- **INPUT RECORDS**
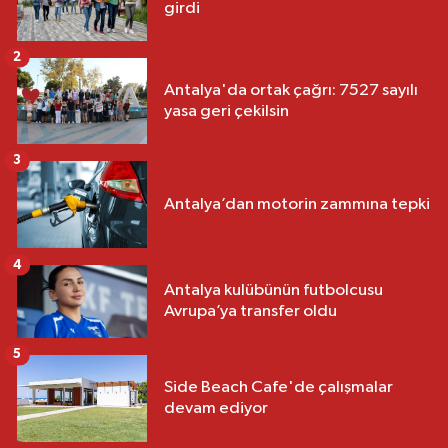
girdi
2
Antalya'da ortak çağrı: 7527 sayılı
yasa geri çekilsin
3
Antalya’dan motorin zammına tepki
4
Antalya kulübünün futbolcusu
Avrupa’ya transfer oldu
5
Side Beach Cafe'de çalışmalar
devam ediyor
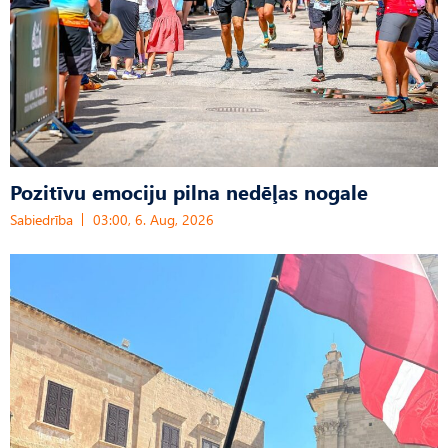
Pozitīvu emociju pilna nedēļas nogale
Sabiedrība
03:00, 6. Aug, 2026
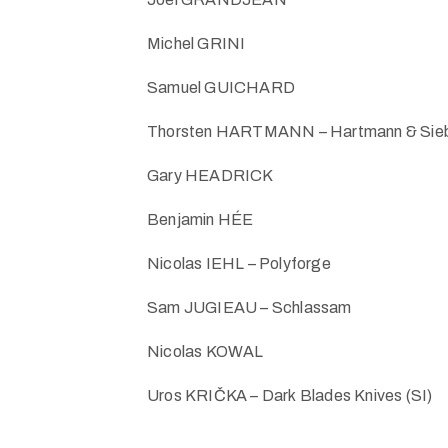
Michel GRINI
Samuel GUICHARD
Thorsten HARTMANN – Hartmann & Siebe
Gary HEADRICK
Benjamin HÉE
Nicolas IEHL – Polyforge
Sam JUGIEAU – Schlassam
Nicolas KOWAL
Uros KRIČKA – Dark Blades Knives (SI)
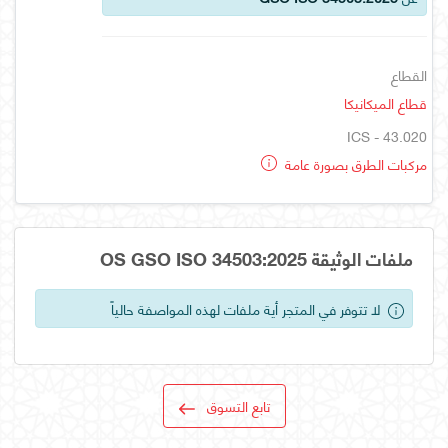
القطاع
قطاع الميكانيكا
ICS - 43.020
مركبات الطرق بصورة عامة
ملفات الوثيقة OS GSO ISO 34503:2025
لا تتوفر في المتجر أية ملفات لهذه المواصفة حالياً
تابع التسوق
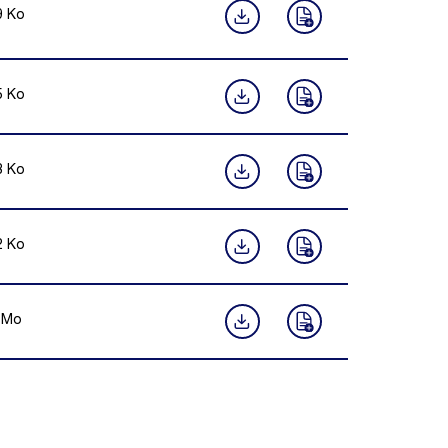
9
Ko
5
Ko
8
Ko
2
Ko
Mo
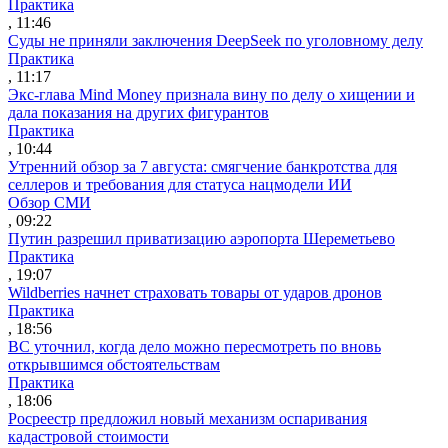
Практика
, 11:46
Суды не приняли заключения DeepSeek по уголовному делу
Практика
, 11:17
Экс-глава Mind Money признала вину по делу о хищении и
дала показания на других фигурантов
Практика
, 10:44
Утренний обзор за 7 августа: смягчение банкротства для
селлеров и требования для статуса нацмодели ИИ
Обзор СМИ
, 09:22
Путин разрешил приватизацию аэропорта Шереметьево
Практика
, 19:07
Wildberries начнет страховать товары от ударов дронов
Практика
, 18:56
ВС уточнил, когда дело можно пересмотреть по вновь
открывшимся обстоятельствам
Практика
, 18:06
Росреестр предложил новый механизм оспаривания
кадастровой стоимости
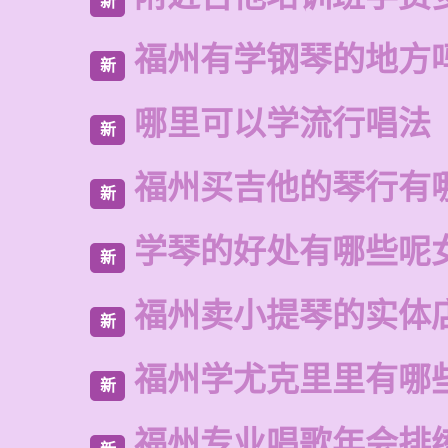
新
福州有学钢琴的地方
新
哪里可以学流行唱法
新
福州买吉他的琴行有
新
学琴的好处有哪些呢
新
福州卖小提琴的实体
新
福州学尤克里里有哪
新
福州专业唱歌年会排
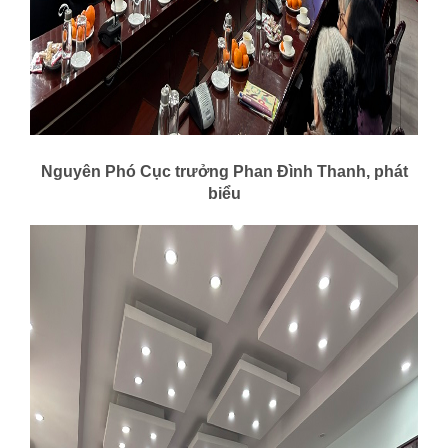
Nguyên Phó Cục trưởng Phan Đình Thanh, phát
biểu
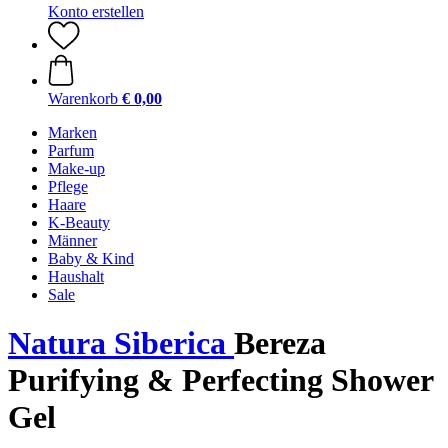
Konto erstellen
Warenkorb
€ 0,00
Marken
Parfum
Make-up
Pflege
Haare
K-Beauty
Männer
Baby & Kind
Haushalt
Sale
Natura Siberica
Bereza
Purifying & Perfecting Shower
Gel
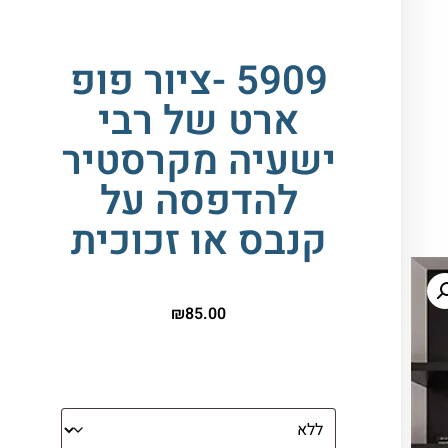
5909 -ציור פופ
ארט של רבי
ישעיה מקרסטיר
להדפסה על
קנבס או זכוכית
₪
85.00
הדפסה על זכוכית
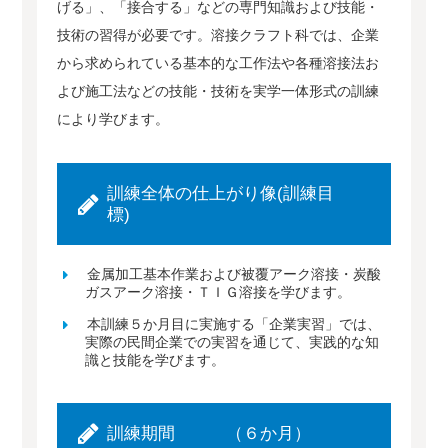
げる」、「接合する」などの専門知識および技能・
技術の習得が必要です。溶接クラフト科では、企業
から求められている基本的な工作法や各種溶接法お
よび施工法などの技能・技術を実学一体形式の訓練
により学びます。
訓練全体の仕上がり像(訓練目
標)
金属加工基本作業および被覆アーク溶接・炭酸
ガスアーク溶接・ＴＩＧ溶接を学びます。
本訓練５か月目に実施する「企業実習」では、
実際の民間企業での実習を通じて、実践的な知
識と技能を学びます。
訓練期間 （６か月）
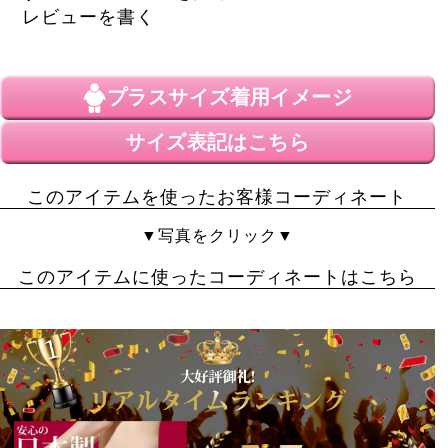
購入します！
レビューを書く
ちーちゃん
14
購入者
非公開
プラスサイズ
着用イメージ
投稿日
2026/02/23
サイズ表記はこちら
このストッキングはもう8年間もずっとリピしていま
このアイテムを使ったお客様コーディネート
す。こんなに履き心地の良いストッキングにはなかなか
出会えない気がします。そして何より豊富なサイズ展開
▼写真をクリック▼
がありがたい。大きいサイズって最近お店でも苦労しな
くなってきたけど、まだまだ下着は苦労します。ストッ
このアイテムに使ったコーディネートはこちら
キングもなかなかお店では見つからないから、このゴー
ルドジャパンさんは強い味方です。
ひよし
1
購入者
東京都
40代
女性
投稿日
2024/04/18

- **EXERCISE DESCRIPTION**
Please make an exact copy of the records, leaving out any picture.

- **PROBLEM SOLUTION**
girdi
2
Antalya'da ortak çağrı: 7527 sayılı
yasa geri çekilsin
3
Antalya’dan motorin zammına tepki
4
Antalya kulübünün futbolcusu
Avrupa’ya transfer oldu
5
Side Beach Cafe'de çalışmalar
devam ediyor
Pozitīvu emociju pilna nedēļas nogale
Sabiedrība
03:00, 6. Aug, 2026
Michel GRINI
Samuel GUICHARD
Thorsten HARTMANN – Hartmann & Siebe
Gary HEADRICK
Benjamin HÉE
Nicolas IEHL – Polyforge
Sam JUGIEAU – Schlassam
Nicolas KOWAL
Uros KRIČKA – Dark Blades Knives (SI)
القطاع
قطاع الميكانيكا
ICS - 43.020
مركبات الطرق بصورة عامة
ملفات الوثيقة OS GSO ISO 34503:2025
لا تتوفر في المتجر أية ملفات لهذه المواصفة حالياً
تابع التسوق
9
Ko
5
Ko
8
Ko
2
Ko
Mo
Практика
, 11:46
Суды не приняли заключения DeepSeek по уголовному делу
Практика
, 11:17
Экс-глава Mind Money признала вину по делу о хищении и
дала показания на других фигурантов
Практика
, 10:44
Утренний обзор за 7 августа: смягчение банкротства для
селлеров и требования для статуса нацмодели ИИ
Обзор СМИ
, 09:22
Путин разрешил приватизацию аэропорта Шереметьево
Практика
, 19:07
Wildberries начнет страховать товары от ударов дронов
Практика
, 18:56
ВС уточнил, когда дело можно пересмотреть по вновь
открывшимся обстоятельствам
Практика
, 18:06
Росреестр предложил новый механизм оспаривания
кадастровой стоимости
新
福州有学钢琴的地方
新
哪里可以学流行唱法
新
福州买吉他的琴行有
新
学琴的好处有哪些呢
新
福州卖小提琴的实体
新
福州学尤克里里有哪
新
福州专业唱歌年会排
Nguyên Phó Cục trưởng Phan Đình Thanh, phát
biểu
Konto erstellen
Warenkorb
€ 0,00
Marken
Parfum
Make-up
Pflege
Haare
K-Beauty
Männer
Baby & Kind
Haushalt
Sale
Natura Siberica
Bereza
Purifying & Perfecting Shower
Gel
5909 -ציור פופ
ארט של רבי
ישעיה מקרסטיר
להדפסה על
קנבס או זכוכית
₪
85.00
הדפסה על זכוכית
げる」、「接合する」などの専門知識および技能・
技術の習得が必要です。溶接クラフト科では、企業
から求められている基本的な工作法や各種溶接法お
よび施工法などの技能・技術を実学一体形式の訓練
により学びます。
訓練全体の仕上がり像(訓練目
標)
金属加工基本作業および被覆アーク溶接・炭酸
ガスアーク溶接・ＴＩＧ溶接を学びます。
本訓練５か月目に実施する「企業実習」では、
実際の民間企業での実習を通じて、実践的な知
識と技能を学びます。
訓練期間 （６か月）
購入します！
レビューを書く
ちーちゃん
14
購入者
非公開
プラスサイズ
着用イメージ
投稿日
2026/02/23
サイズ表記はこちら
このストッキングはもう8年間もずっとリピしていま
このアイテムを使ったお客様コーディネート
す。こんなに履き心地の良いストッキングにはなかなか
出会えない気がします。そして何より豊富なサイズ展開
▼写真をクリック▼
がありがたい。大きいサイズって最近お店でも苦労しな
くなってきたけど、まだまだ下着は苦労します。ストッ
このアイテムに使ったコーディネートはこちら
キングもなかなかお店では見つからないから、このゴー
ルドジャパンさんは強い味方です。
ひよし
1
購入者
東京都
40代
女性
投稿日
2024/04/18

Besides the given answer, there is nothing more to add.